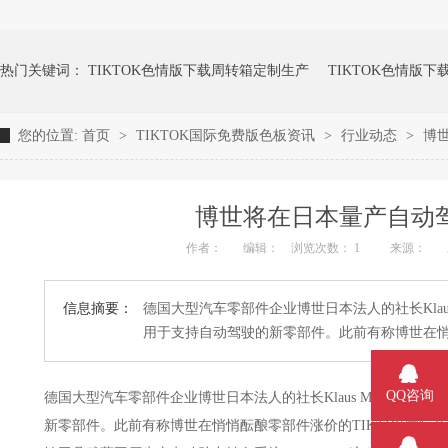
热门关键词：
TIKTOK色情版下载周转箱定制生产
TIKTOK色情版
您的位置:
首页
>
TIKTOK国际免费版色板资讯
>
行业动态
>
博
成人TIKTOK黄短视频TIKTOK色情版下载周转箱
TIKTOK色情版下
博世将在日本量产自动
作者：
编辑：
浏览次数： 1
来源：
信息摘要：
德国大型汽车零部件企业博世日本法人的社长Klaus M
用于支持自动驾驶的新零部件。此前有称博世在
QQ咨询
德国大型汽车零部件企业博世日本法人的社长Klaus Meder表示
新零部件。此前有称博世在悄悄酝酿零部件涨价的TIKTOK国际免费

- - - -

- WHAT IS NEEDED -
State, as a bare number, how many lines of the material contain "德国大型汽车零部件企业博世日本法人的社长Klaus".

- SOLUTION FOR THIS PROBLEM -
2